Oat Bran Concentrate Bread Products
Improve Long-Term Control of Diabetes: a pilot study.
Pick ME; Hawrysh ZJ; Gee MI; Toth E; Garg ML; Hardin RT.
Journal of the American Dietetic Association, 1996 Dec,
96(12):1254-61.
Abstract: OBJECTIVE: To evaluate the
long-term effects oat bran concentrate bread products in the diet of free-living subjects
with non-insulin-dependent diabetes (NIDDM) via dietary, clinical, and biochemical
methods. DESIGN: A 24-week crossover study consisting of two 12-week periods.
SUBJECTS/SETTING: Eight men with NIDDM (mean age = 45 years) who lived in the community.
Glucose and insulin profiles were conducted in a clinical investigation unit.
INTERVENTION: Palatable, high-fiber, oat bran concentrate (soluble fiber [beta-glucan]

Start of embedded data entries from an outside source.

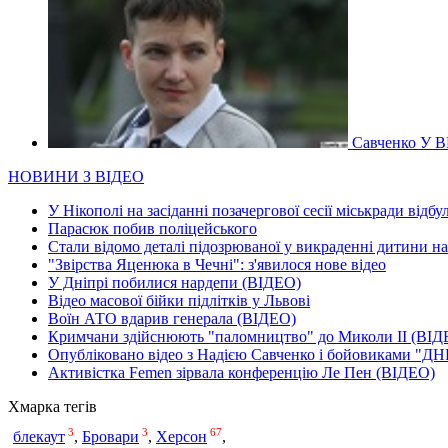
Савченко У В
НОВИНИ З ВІДЕО
У Нікополі на засіданні позачергової сесії міськради відбу
Парасюк побив поліцейського
Стали відомо деталі підозрюваної у викраденні дитини н
"Звірства Яценюка в Чечні": з'явилося нове відео
У Дніпрі побилися нардепи (ВІДЕО)
Відео масової бійки підлітків у Львові
Воїн АТО вдарив генерала (ВІДЕО)
Кримчани здійснюють "паломництво" до Миколи ІІ (ВІД
Опубліковано відео з Надією Савченко і бойовиками "ДН
Активістка Femen зірвала конференцію Ле Пен (ВІДЕО)
Хмарка тегів
3
3
67
Херсон
блекаут
,
Бровари
,
,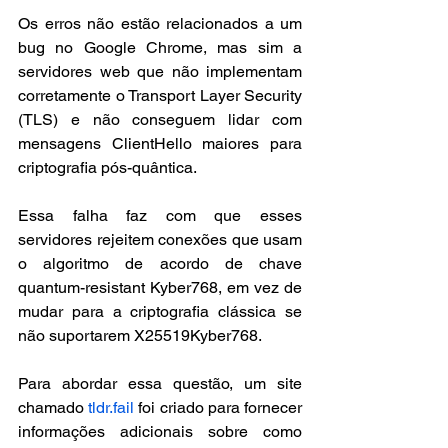
Os erros não estão relacionados a um 
bug no Google Chrome, mas sim a 
servidores web que não implementam 
corretamente o Transport Layer Security 
(TLS) e não conseguem lidar com 
mensagens ClientHello maiores para 
criptografia pós-quântica.
Essa falha faz com que esses 
servidores rejeitem conexões que usam 
o algoritmo de acordo de chave 
quantum-resistant Kyber768, em vez de 
mudar para a criptografia clássica se 
não suportarem X25519Kyber768.
Para abordar essa questão, um site 
chamado 
tldr.fail
 foi criado para fornecer 
informações adicionais sobre como 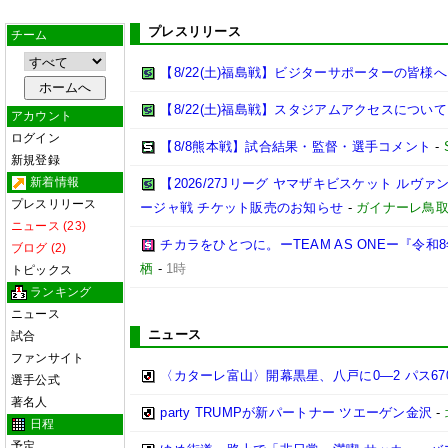
プレスリリース
チーム
【8/22(土)福島戦】ビジターサポーターの皆様へ
【8/22(土)福島戦】スタジアムアクセスについて
アカウント
ログイン
【8/8熊本戦】試合結果・監督・選手コメント
-
新規登録
新着情報
【2026/27Jリーグ ヤマザキビスケット ルヴァン
プレスリリース
ージャ戦 チケット販売のお知らせ
-
ガイナーレ鳥
ニュース (23)
チカラをひとつに。ーTEAM AS ONEー『令
ブログ (2)
栖
-
1時
トピックス
ランキング
ニュース
ニュース
試合
ファンサイト
〈カターレ富山〉開幕黒星、八戸に0―2 パス6
選手公式
著名人
party TRUMPが新パートナー ツエーゲン金沢
-
日程
予定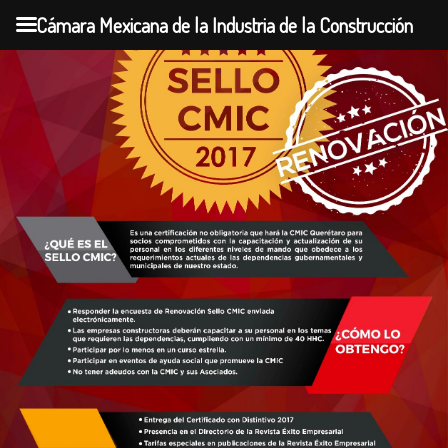
Cámara Mexicana de la Industria de la Construcción
Skip
to
content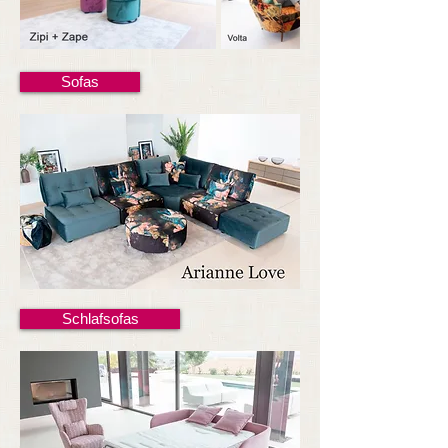
Sofas
Schlafsofas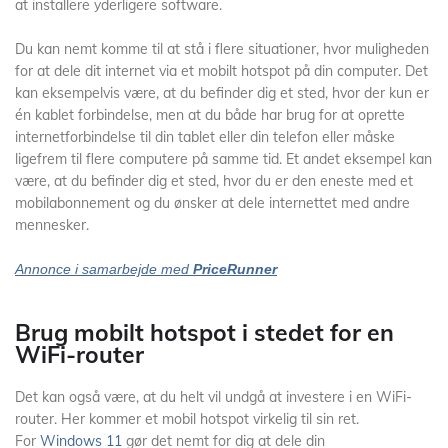
at installere yderligere software.
Du kan nemt komme til at stå i flere situationer, hvor muligheden
for at dele dit internet via et mobilt hotspot på din computer. Det
kan eksempelvis være, at du befinder dig et sted, hvor der kun er
én kablet forbindelse, men at du både har brug for at oprette
internetforbindelse til din tablet eller din telefon eller måske
ligefrem til flere computere på samme tid. Et andet eksempel kan
være, at du befinder dig et sted, hvor du er den eneste med et
mobilabonnement og du ønsker at dele internettet med andre
mennesker.
Annonce i samarbejde med
PriceRunner
Brug mobilt hotspot i stedet for en
WiFi-router
Det kan også være, at du helt vil undgå at investere i en WiFi-
router. Her kommer et mobil hotspot virkelig til sin ret.
For
Windows 11
gør det nemt for dig at dele din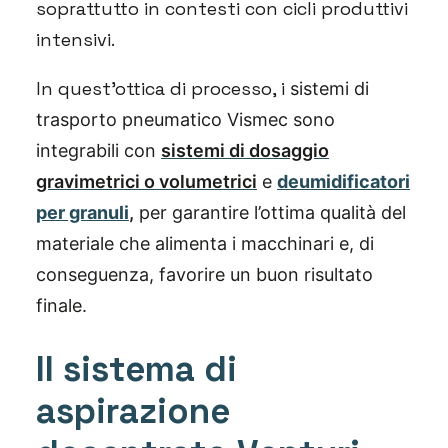
soprattutto in contesti con cicli produttivi
intensivi.
In quest’ottica di processo, i
sistemi di
trasporto pneumatico Vismec sono
integrabili
con
sistemi di dosaggio
gravimetrici o volumetrici
e
deumidificatori
per granuli
,
per
garantire l’ottima qualità del
materiale che alimenta i macchinari e, di
conseguenza, favorire un buon risultato
finale.
Il sistema di
aspirazione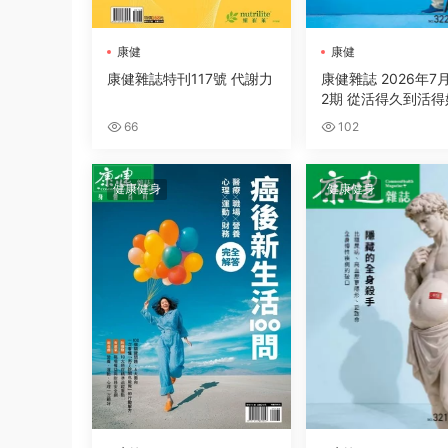
康健
康健
康健雜誌特刊117號 代謝力
康健雜誌 2026年7
2期 從活得久到活得
66
102
健康健身
健康健身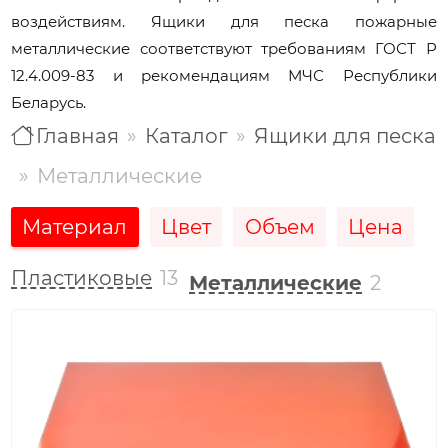
воздействиям. Ящики для песка пожарные
металлические соответствуют требованиям ГОСТ Р
12.4.009-83 и рекомендациям МЧС Республики
Беларусь.
Главная
Каталог
Ящики для песка
Металлические
Материал
Цвет
Объем
Цена
Пластиковые
13
Металлические
2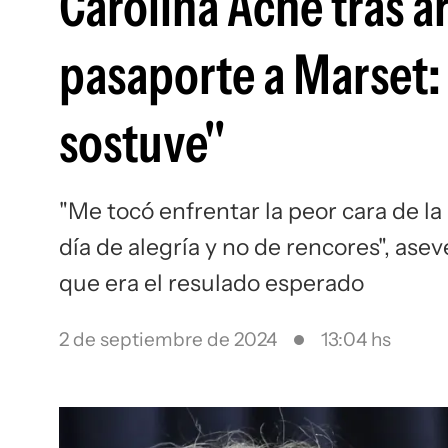
Carolina Ache tras a
pasaporte a Marset:
sostuve"
"Me tocó enfrentar la peor cara de la 
día de alegría y no de rencores", ase
que era el resulado esperado
2 de septiembre de 2024
13:04 hs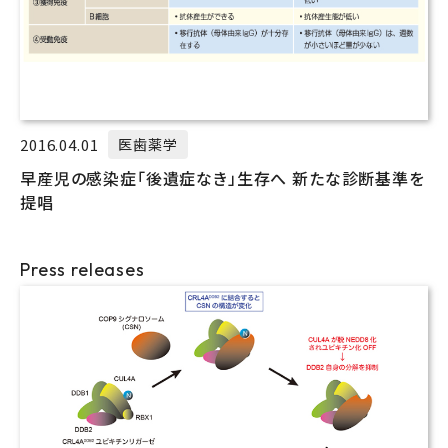
2016.04.01
医歯薬学
早産児の感染症「後遺症なき」生存へ 新たな診断基準を
提唱
Press releases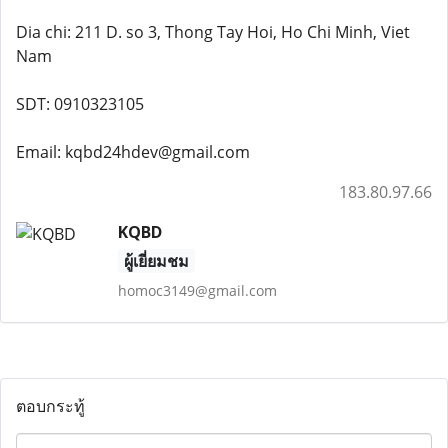
Dia chi: 211 D. so 3, Thong Tay Hoi, Ho Chi Minh, Viet
Nam
SDT: 0910323105
Email: kqbd24hdev@gmail.com
183.80.97.66
KQBD
ผู้เยี่ยมชม
homoc3149@gmail.com
ตอบกระทู้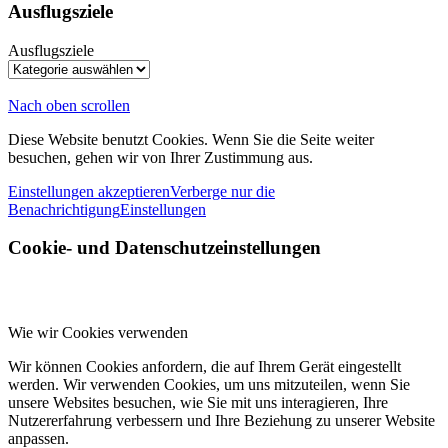
Ausflugsziele
Ausflugsziele
Nach oben scrollen
Diese Website benutzt Cookies. Wenn Sie die Seite weiter
besuchen, gehen wir von Ihrer Zustimmung aus.
Einstellungen akzeptieren
Verberge nur die
Benachrichtigung
Einstellungen
Cookie- und Datenschutzeinstellungen
Wie wir Cookies verwenden
Wir können Cookies anfordern, die auf Ihrem Gerät eingestellt
werden. Wir verwenden Cookies, um uns mitzuteilen, wenn Sie
unsere Websites besuchen, wie Sie mit uns interagieren, Ihre
Nutzererfahrung verbessern und Ihre Beziehung zu unserer Website
anpassen.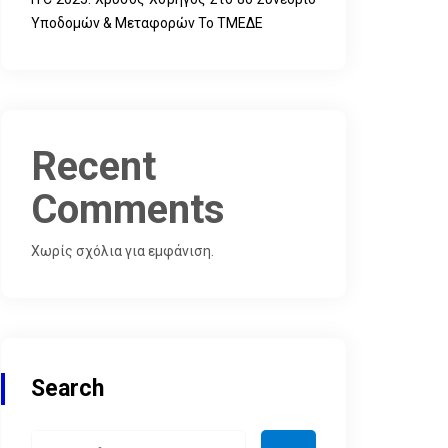
Υποδομών & Μεταφορών Το ΤΜΕΔΕ
Recent
Comments
Χωρίς σχόλια για εμφάνιση.
Search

content = 22.8%) bread products were developed. Four randomly chosen subjects ate oat bran
concentrate breads first; the other subjects ate control white bread first. MAIN OUTCOME
MEASURES: Dietary intake (four 48-hour dietary recalls per period) was assessed. Blood
glucose and insulin (8-hour profiles) and lipid parameters after fasting were measured (at
0, 12, and 24 weeks). STATISTICAL ANALYSES PERFORMED: Analysis of variance and
repeated-measures analysis of variance. RESULTS: Total energy and macronutrient intakes
were similar in both periods. Mean total dietary fiber intake was 19 g/day in the white
bread period and 34 g/day (9 g soluble fiber per day from oat bran concentrate) in the oat
bran concentrate period. Body weight remained stable. Mean glycemic and insulin response
areas (area under the curve) were lower (P < or = .05 and not significant,
respectively) for the oat bran concentrate period than the white bread period. After
breakfast, area under the curve for the oat bran concentrate period was lower for glucose
(P < or = .01) and insulin (P < or = .05); insulin peak was reached earlier (P <
or = .05) than in the white bread period. Dietary fiber intake was correlated negatively
with insulin area under the curve (P < or = .05). Mean total plasma cholesterol and
low-density lipoprotein cholesterol levels were lower (P < or = .01) in the oat bran
concentrate period than in the white bread period. In the oat bran concentrate period, the
mean ratio of low-density lipoprotein cholesterol to high-density lipoprotein cholesterol
was reduced by 24% (P < or = .05). CONCLUSIONS: The well-accepted oat bran
concentrate bread products improved glycemic, insulinemic, and lipidemic responses.